## [Available records]
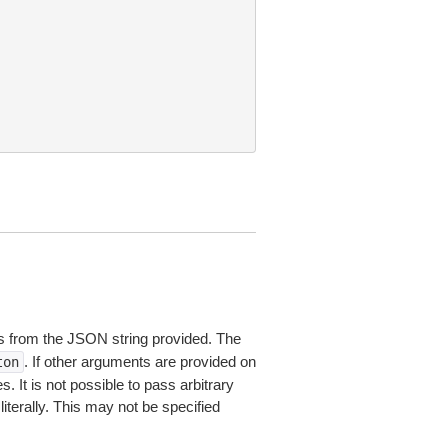
 from the JSON string provided. The
. If other arguments are provided on
ton
 It is not possible to pass arbitrary
iterally. This may not be specified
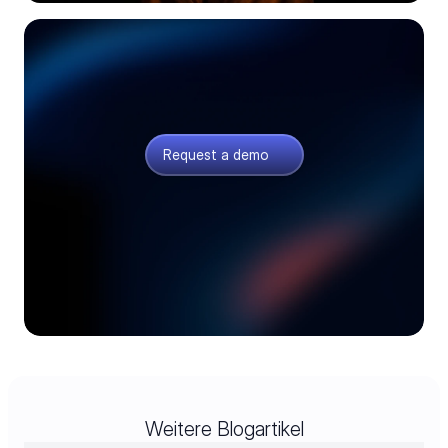
Request a demo
Meet our product experts and see how AI can
transform your electronics supply chain.
Request a demo
Weitere Blogartikel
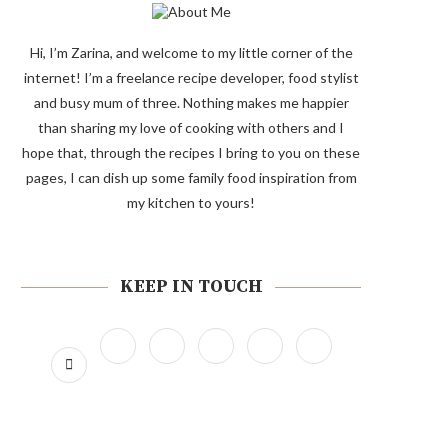
Hi, I’m Zarina, and welcome to my little corner of the
internet! I’m a freelance recipe developer, food stylist
and busy mum of three. Nothing makes me happier
than sharing my love of cooking with others and I
hope that, through the recipes I bring to you on these
pages, I can dish up some family food inspiration from
my kitchen to yours!
KEEP IN TOUCH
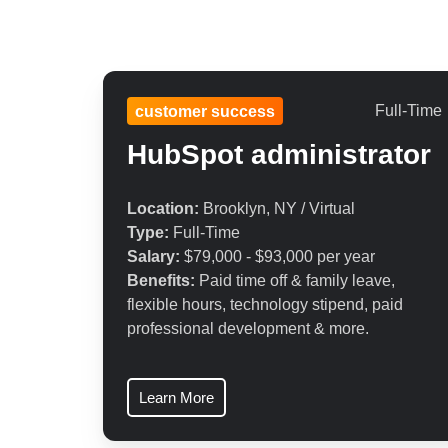
Full-Time
customer success
HubSpot
administrator
Location:
Brooklyn, NY / Virtual
Type:
Full-Time
Salary:
$79,000 - $93,000 per year
Benefits:
Paid time off & family leave,
flexible hours, technology stipend, paid
professional development & more.
Learn More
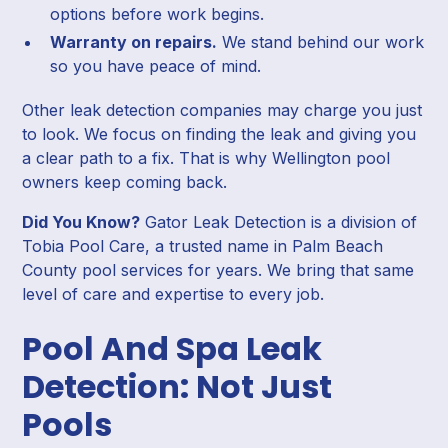
options before work begins.
Warranty on repairs.
We stand behind our work
so you have peace of mind.
Other leak detection companies may charge you just
to look. We focus on finding the leak and giving you
a clear path to a fix. That is why Wellington pool
owners keep coming back.
Did You Know?
Gator Leak Detection is a division of
Tobia Pool Care, a trusted name in Palm Beach
County pool services for years. We bring that same
level of care and expertise to every job.
Pool And Spa Leak
Detection: Not Just
Pools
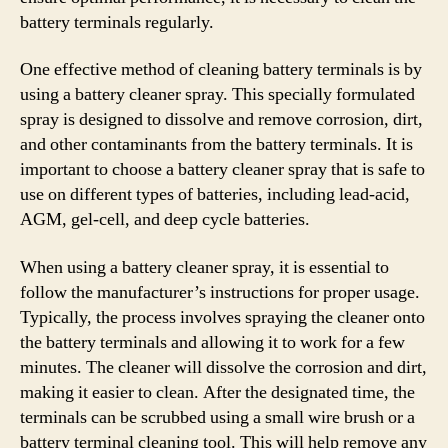
battery terminals regularly.
One effective method of cleaning battery terminals is by
using a battery cleaner spray. This specially formulated
spray is designed to dissolve and remove corrosion, dirt,
and other contaminants from the battery terminals. It is
important to choose a battery cleaner spray that is safe to
use on different types of batteries, including lead-acid,
AGM, gel-cell, and deep cycle batteries.
When using a battery cleaner spray, it is essential to
follow the manufacturer’s instructions for proper usage.
Typically, the process involves spraying the cleaner onto
the battery terminals and allowing it to work for a few
minutes. The cleaner will dissolve the corrosion and dirt,
making it easier to clean. After the designated time, the
terminals can be scrubbed using a small wire brush or a
battery terminal cleaning tool. This will help remove any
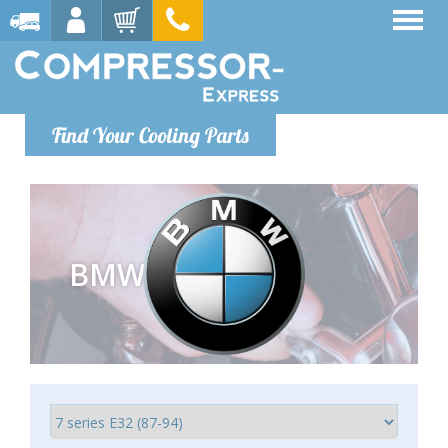
Find Your Cooling Parts
BMW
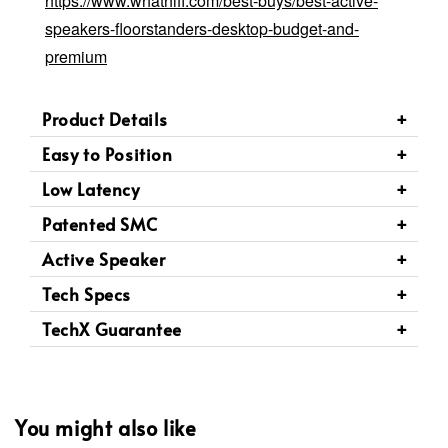
https://www.whathifi.com/best-buys/best-active-
speakers-floorstanders-desktop-budget-and-
premium
Product Details
Easy to Position
Low Latency
Patented SMC
Active Speaker
Tech Specs
TechX Guarantee
You might also like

## [The task]
The expected answer is a copy of each line in the records that holds the word "work".

## [Exercise output]
options before work begins.
We stand behind our work
the battery terminals and allowing it to work for a few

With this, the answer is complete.